Ce reportage est diffusé alors que la décision de construire un métro à Toulouse n'est pas encore définitivement adoptée. Cela nous permet de comprendre quelle était la nature des débats engagés autour de ce projet ambitieux. Le sujet alterne entre vues générales du centre-ville, images d'illustration (métros déjà en circulation dans d'autres métropoles) et interviews de responsables politiques locaux. Il est structuré de manière très pédagogique. Le commentaire est très construit et s'accompagne d'illustrations très claires (analyse du tracé des lignes sur un plan de Toulouse, statistiques incrustées sur fond d'écran). Chaque thème est étudié à son tour selon une même logique: le journaliste explique les points d'achoppement du projet puis interroge les élus locaux pour qu'ils exposent leurs points de vue sur les différentes solutions envisageables. Ces acteurs politiques représentent divers échelons locaux (quartier, commune, groupement de communes,la région).

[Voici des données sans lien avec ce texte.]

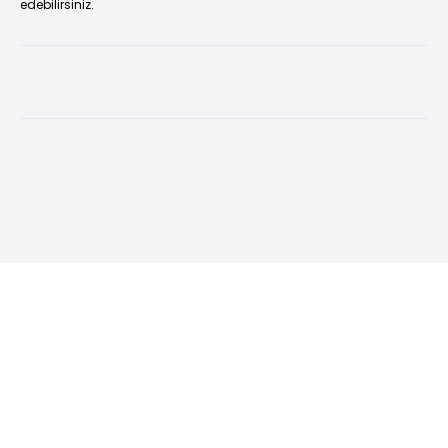
edebilirsiniz.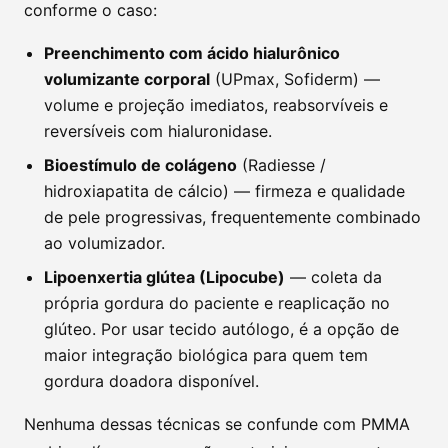
conforme o caso:
Preenchimento com ácido hialurônico
volumizante corporal
(UPmax, Sofiderm) —
volume e projeção imediatos, reabsorvíveis e
reversíveis com hialuronidase.
Bioestímulo de colágeno
(Radiesse /
hidroxiapatita de cálcio) — firmeza e qualidade
de pele progressivas, frequentemente combinado
ao volumizador.
Lipoenxertia glútea (Lipocube)
— coleta da
própria gordura do paciente e reaplicação no
glúteo. Por usar tecido autólogo, é a opção de
maior integração biológica para quem tem
gordura doadora disponível.
Nenhuma dessas técnicas se confunde com PMMA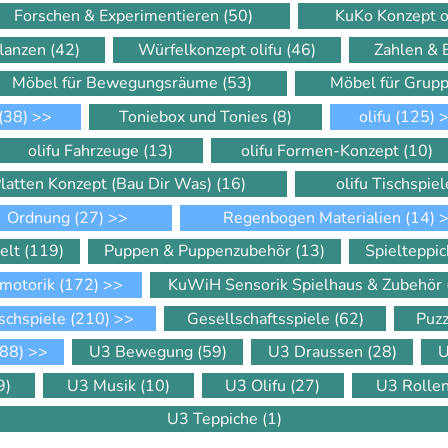
Forschen & Experimentieren
(50)
KuKo Konzept o
flanzen
(42)
Würfelkonzept olifu
(46)
Zahlen &
Möbel für Bewegungsräume
(53)
Möbel für Gru
(38)
>>
Toniebox und Tonies
(8)
olifu
(125)
>
olifu Fahrzeuge
(13)
olifu Formen-Konzept
(10)
Platten Konzept (Bau Dir Was)
(16)
olifu Tischspie
Ordnung
(27)
>>
Regenbogen Materialien
(14)
>
elt
(119)
Puppen & Puppenzubehör
(13)
Spielteppi
motorik
(172)
>>
KuWiH Sensorik Spielhaus & Zubehör
schspiele
(210)
>>
Gesellschaftsspiele
(62)
Puz
88)
>>
U3 Bewegung
(59)
U3 Draussen
(28)
U
9)
U3 Musik
(10)
U3 Olifu
(27)
U3 Rolle
U3 Teppiche
(1)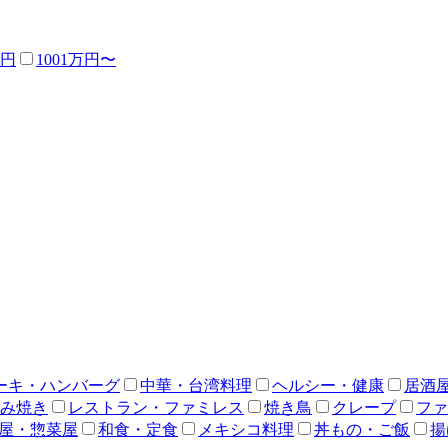
万円
1001万円〜
ーキ・ハンバーグ
中華・台湾料理
ヘルシー・健康
居酒
み焼き
レストラン・ファミレス
焼き鳥
クレープ
ファ
屋・惣菜屋
和食・定食
メキシコ料理
丼もの・ご飯
揚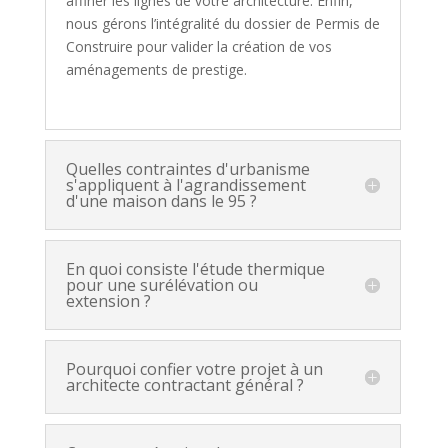
affiner les lignes de votre architecture. Enfin,
nous gérons l’intégralité du dossier de Permis de
Construire pour valider la création de vos
aménagements de prestige.
Quelles contraintes d'urbanisme
s'appliquent à l'agrandissement
d'une maison dans le 95 ?
En quoi consiste l'étude thermique
pour une surélévation ou
extension ?
Pourquoi confier votre projet à un
architecte contractant général ?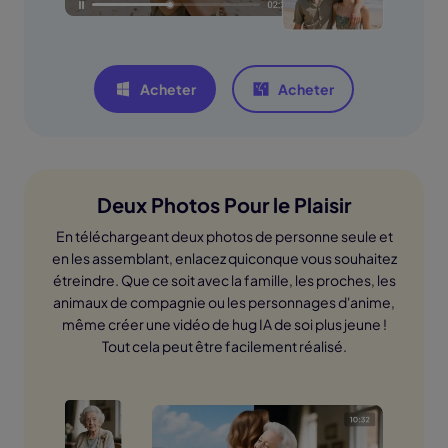
Acheter
Acheter
Deux Photos Pour le Plaisir
En téléchargeant deux photos de personne seule et
en les assemblant, enlacez quiconque vous souhaitez
étreindre. Que ce soit avec la famille, les proches, les
animaux de compagnie ou les personnages d'anime,
même créer une vidéo de hug IA de soi plus jeune !
Tout cela peut être facilement réalisé.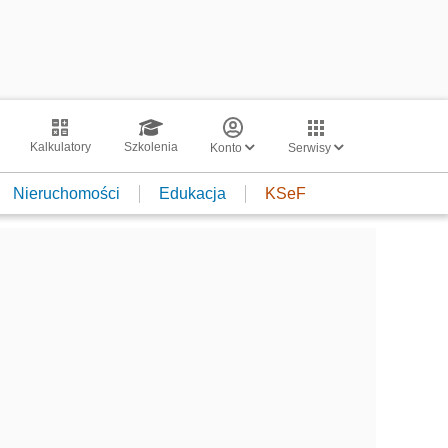
Kalkulatory
Szkolenia
Konto
Serwisy
Nieruchomości
Edukacja
KSeF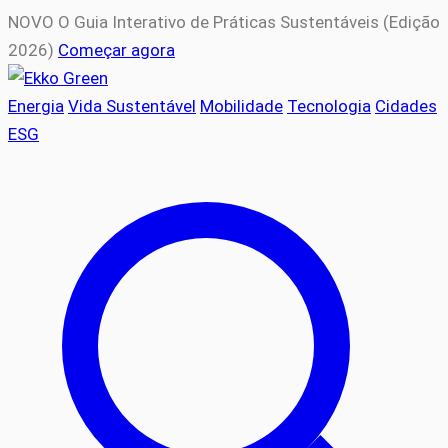
NOVO
O Guia Interativo de Práticas Sustentáveis (Edição
2026)
Começar agora
Energia
Vida Sustentável
Mobilidade
Tecnologia
Cidades
ESG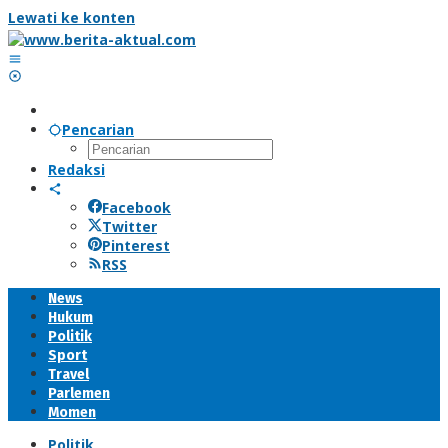
Lewati ke konten
Pencarian
Redaksi
Facebook
Twitter
Pinterest
RSS
News
Hukum
Politik
Sport
Travel
Parlemen
Momen
Politik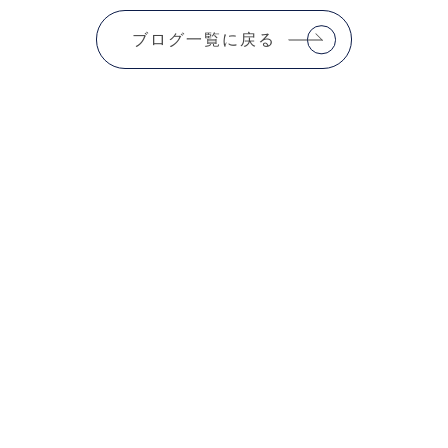
ブログ一覧に戻る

Cela permet de mieux percevoir les réalités d'une concertation politique locale. Chaque partie défend ses propres intérêts, parfois divergents, quitte à faire preuve de mauvaise foi (à l'exemple du maire de Toulouse qui affirme que le coût du métro ne sera pas financé par les impôts locaux). La construction du métro dépasse donc le cadre urbanistique est devient un véritable enjeu politique et électoral. On remarque a posteriori que la solution finalement retenue constitue un compromis entre les points de vue ici présentés. Si le projet métro a finalement été adopté, le réseau de transport en commun toulousain joue sur la complémentarité entre les différents modes de transports en commun (bus, tramway, trains de banlieues) afin de gagner en efficacité.